### Work to be completed:
Search term "main": copy each line of the data containing it.

.....

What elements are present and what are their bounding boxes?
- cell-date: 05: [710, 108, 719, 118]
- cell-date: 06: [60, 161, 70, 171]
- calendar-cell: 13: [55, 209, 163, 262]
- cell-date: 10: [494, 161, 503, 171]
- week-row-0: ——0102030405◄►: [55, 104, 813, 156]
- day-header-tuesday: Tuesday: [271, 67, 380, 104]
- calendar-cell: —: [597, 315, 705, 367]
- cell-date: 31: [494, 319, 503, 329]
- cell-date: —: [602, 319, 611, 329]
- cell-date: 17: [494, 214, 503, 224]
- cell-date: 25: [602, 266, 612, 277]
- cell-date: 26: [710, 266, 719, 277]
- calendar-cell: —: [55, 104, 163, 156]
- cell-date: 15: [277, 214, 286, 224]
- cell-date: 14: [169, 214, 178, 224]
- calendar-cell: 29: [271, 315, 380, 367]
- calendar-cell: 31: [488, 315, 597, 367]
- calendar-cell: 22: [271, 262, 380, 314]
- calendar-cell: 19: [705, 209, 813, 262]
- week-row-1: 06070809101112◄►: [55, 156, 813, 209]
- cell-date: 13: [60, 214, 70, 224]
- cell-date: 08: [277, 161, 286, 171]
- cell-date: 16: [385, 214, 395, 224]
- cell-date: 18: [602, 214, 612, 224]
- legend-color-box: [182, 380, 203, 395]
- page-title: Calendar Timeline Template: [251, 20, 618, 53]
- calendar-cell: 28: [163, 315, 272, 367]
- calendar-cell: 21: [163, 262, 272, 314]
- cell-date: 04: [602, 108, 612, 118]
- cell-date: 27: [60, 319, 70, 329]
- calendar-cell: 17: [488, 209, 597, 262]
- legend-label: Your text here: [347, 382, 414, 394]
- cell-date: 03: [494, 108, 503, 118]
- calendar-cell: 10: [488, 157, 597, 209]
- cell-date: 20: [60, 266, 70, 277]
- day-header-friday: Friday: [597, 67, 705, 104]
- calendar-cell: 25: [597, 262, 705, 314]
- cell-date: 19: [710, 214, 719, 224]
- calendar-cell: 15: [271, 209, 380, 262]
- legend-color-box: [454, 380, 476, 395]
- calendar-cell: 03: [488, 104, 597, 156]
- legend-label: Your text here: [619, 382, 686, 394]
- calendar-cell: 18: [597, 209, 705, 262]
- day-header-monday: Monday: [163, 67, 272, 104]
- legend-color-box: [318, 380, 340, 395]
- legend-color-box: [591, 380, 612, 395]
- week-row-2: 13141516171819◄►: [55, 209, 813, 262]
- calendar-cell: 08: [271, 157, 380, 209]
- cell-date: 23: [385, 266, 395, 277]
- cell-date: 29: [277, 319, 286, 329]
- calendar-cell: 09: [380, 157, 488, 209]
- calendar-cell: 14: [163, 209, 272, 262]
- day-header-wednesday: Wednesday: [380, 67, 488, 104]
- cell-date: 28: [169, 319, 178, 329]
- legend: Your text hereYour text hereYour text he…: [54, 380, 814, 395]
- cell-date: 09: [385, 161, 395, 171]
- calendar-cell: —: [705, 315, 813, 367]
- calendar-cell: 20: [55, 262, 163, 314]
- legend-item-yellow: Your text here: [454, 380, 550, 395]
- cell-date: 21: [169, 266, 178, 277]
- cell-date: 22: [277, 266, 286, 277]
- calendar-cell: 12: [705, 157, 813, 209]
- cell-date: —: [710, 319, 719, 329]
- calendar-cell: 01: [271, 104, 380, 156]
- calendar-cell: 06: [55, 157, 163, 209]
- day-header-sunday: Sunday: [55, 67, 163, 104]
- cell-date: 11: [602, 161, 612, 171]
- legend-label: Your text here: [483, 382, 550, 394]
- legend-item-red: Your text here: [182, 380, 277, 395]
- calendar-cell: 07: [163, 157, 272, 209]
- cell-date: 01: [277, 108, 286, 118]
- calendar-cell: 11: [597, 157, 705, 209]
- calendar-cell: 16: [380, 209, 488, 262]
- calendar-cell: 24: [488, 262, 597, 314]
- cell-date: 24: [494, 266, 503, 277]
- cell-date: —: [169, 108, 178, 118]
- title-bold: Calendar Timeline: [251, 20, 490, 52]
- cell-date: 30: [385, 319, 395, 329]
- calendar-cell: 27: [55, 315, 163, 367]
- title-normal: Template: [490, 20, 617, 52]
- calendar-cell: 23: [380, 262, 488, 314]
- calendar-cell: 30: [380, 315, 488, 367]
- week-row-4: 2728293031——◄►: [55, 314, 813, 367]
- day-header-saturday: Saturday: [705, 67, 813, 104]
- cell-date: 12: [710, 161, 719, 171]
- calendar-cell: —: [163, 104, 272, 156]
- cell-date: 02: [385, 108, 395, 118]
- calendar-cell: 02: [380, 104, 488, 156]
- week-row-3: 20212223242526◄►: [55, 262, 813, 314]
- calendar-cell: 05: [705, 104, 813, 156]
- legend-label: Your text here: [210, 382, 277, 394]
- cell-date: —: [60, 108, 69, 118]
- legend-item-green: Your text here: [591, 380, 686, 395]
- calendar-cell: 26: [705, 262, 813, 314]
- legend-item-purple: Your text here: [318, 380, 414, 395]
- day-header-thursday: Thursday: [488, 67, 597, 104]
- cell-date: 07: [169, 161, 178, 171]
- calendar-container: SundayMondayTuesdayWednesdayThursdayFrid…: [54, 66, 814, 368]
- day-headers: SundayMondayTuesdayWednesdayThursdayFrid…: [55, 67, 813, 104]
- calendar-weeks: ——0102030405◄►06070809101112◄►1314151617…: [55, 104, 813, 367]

.....

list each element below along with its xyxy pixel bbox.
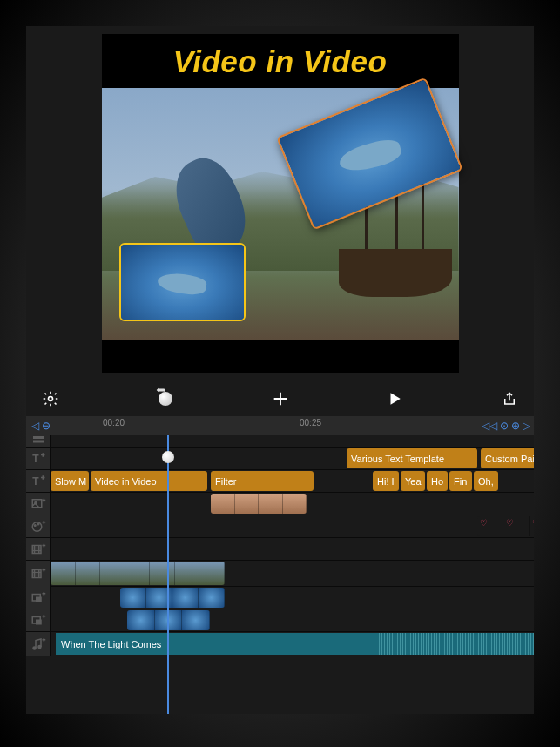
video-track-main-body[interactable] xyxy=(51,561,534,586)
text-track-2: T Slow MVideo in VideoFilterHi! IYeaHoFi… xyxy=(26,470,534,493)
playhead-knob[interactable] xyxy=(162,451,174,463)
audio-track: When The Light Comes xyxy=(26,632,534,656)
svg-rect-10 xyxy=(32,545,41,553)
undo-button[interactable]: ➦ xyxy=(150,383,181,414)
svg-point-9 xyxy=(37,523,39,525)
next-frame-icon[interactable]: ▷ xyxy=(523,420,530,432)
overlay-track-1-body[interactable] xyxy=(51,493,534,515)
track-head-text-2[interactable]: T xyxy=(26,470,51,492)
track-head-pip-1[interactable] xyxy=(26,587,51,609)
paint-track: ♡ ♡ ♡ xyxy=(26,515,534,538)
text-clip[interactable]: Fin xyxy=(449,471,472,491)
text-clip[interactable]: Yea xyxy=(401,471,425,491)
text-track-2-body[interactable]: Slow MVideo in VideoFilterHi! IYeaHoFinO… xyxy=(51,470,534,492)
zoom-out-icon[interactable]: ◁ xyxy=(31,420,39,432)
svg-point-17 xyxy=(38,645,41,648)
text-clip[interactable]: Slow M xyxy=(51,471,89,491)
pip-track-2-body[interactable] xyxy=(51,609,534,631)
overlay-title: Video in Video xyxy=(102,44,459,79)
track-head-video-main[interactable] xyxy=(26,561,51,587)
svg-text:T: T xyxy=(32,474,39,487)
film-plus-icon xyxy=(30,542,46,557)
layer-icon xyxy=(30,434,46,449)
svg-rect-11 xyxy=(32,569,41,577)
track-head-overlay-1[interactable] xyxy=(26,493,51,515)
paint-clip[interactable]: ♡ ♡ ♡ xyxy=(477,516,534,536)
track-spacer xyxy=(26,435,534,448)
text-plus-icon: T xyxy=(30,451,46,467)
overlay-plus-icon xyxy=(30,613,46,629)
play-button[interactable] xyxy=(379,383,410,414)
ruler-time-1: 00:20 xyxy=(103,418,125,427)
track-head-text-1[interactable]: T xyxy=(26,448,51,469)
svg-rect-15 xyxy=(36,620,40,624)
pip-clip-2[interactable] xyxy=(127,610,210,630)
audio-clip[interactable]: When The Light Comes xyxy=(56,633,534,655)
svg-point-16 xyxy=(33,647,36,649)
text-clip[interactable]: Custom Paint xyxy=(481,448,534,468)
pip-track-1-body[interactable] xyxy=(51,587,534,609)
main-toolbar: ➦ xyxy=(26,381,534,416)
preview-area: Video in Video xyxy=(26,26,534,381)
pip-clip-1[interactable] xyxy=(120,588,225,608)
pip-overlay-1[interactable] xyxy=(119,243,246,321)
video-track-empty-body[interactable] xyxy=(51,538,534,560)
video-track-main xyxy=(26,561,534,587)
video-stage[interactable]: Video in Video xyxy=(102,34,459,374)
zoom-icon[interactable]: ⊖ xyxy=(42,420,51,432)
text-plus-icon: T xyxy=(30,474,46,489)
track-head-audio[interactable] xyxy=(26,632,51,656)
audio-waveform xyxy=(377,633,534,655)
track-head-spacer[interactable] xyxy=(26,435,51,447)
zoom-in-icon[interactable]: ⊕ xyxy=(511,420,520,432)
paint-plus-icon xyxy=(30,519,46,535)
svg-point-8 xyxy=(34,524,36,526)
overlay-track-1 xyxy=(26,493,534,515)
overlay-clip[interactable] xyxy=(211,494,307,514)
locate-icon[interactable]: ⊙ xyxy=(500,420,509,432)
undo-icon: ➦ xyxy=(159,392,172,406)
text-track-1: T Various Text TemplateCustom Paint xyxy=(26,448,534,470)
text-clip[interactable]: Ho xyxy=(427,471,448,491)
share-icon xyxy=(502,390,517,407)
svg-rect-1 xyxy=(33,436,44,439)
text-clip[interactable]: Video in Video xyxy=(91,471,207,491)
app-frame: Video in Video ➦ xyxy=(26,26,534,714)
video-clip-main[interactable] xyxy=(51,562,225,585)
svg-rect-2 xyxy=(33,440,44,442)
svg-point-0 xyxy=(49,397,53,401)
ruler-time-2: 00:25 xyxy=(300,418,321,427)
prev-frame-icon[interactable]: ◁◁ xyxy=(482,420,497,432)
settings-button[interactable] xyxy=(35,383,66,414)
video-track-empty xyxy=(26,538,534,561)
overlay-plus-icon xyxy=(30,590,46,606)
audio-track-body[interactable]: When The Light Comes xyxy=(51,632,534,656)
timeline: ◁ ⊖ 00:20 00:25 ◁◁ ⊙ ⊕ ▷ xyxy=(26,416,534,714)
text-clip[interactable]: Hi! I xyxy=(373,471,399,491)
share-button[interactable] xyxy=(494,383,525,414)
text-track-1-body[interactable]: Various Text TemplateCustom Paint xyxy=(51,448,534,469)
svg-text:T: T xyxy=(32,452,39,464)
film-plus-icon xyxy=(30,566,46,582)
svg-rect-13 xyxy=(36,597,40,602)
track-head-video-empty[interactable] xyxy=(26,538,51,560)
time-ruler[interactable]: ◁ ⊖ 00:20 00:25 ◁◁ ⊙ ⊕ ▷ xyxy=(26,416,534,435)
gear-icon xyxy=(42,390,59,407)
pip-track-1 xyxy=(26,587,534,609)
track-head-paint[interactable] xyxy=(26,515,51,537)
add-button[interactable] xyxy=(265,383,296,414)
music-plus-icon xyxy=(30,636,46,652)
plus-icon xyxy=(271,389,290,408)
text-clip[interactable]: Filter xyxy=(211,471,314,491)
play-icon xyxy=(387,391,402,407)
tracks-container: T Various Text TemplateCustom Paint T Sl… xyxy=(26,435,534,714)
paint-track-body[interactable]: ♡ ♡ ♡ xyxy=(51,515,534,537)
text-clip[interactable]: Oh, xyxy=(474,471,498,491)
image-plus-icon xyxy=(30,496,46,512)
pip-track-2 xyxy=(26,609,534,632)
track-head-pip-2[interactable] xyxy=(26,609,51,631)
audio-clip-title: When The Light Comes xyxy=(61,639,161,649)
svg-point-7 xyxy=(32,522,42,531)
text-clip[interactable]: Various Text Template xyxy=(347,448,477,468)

.....

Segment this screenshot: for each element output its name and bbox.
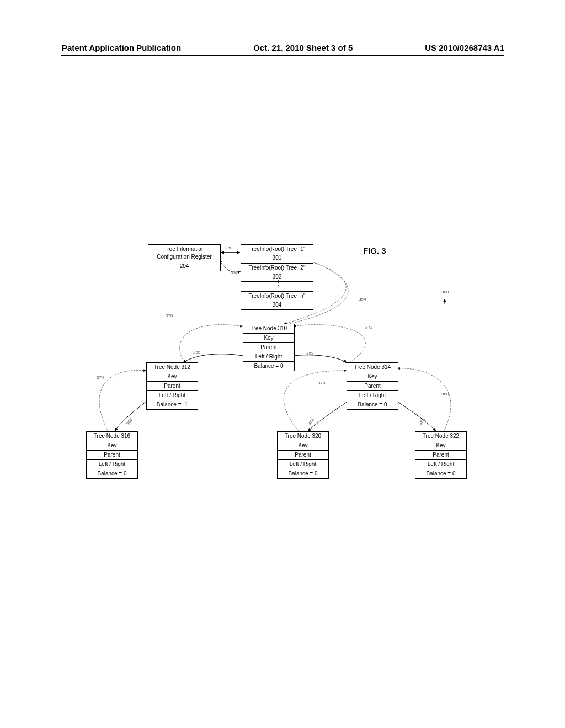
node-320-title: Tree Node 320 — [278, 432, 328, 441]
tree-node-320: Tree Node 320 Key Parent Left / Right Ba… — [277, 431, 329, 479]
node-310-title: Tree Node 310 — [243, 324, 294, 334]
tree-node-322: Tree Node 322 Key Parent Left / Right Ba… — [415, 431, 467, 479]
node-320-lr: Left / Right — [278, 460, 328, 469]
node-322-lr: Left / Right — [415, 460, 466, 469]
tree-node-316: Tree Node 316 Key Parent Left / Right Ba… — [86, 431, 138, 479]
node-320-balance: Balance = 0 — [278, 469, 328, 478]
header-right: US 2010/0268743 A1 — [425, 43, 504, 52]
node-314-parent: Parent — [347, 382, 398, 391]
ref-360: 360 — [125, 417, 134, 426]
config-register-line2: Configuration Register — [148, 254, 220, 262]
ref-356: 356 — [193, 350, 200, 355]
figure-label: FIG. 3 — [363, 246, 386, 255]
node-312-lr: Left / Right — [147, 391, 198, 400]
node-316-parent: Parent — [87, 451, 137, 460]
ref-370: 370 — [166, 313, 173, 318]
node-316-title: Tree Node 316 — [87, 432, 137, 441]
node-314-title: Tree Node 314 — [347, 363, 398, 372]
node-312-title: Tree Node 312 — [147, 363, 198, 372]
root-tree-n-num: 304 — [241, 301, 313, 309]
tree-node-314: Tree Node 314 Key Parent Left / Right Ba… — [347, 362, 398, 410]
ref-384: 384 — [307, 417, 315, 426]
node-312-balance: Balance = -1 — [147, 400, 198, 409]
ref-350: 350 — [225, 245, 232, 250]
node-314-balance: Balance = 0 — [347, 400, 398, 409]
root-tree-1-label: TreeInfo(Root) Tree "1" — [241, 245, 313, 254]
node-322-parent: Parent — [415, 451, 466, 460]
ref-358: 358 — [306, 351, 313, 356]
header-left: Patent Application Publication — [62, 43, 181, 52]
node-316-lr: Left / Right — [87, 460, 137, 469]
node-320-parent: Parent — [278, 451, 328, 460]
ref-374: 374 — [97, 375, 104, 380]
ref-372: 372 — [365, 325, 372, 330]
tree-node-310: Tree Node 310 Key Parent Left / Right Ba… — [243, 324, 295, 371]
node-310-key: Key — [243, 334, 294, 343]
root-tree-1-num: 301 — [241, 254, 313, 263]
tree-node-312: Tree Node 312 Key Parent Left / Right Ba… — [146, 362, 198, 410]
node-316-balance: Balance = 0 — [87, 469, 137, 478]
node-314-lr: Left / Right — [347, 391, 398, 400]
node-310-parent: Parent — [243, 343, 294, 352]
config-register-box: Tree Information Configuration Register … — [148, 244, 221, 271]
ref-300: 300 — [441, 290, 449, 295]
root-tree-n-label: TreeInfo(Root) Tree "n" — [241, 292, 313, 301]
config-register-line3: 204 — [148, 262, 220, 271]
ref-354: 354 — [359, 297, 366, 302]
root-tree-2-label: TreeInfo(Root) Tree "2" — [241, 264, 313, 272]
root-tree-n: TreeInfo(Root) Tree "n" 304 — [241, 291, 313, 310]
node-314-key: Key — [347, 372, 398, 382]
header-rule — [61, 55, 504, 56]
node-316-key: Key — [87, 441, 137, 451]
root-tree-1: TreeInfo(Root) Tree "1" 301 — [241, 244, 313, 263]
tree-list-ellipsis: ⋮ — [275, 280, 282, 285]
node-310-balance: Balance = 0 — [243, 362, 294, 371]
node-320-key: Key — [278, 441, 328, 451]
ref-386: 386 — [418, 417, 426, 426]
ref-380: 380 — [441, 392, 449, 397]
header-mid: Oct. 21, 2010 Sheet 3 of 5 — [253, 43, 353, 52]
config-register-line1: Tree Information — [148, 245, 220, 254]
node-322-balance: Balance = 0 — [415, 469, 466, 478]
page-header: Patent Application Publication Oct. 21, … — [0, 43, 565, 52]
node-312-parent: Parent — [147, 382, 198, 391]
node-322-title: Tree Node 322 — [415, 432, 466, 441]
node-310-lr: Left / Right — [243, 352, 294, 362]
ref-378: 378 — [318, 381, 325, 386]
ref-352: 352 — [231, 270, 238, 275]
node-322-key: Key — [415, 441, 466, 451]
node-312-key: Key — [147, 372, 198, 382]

.....

### Written answer:
video-track-main-body[interactable] xyxy=(51,561,534,586)
track-head-video-main[interactable] xyxy=(26,561,51,587)
main-toolbar: ➦ xyxy=(26,381,534,416)
video-track-main xyxy=(26,561,534,587)
video-clip-main[interactable] xyxy=(51,562,225,585)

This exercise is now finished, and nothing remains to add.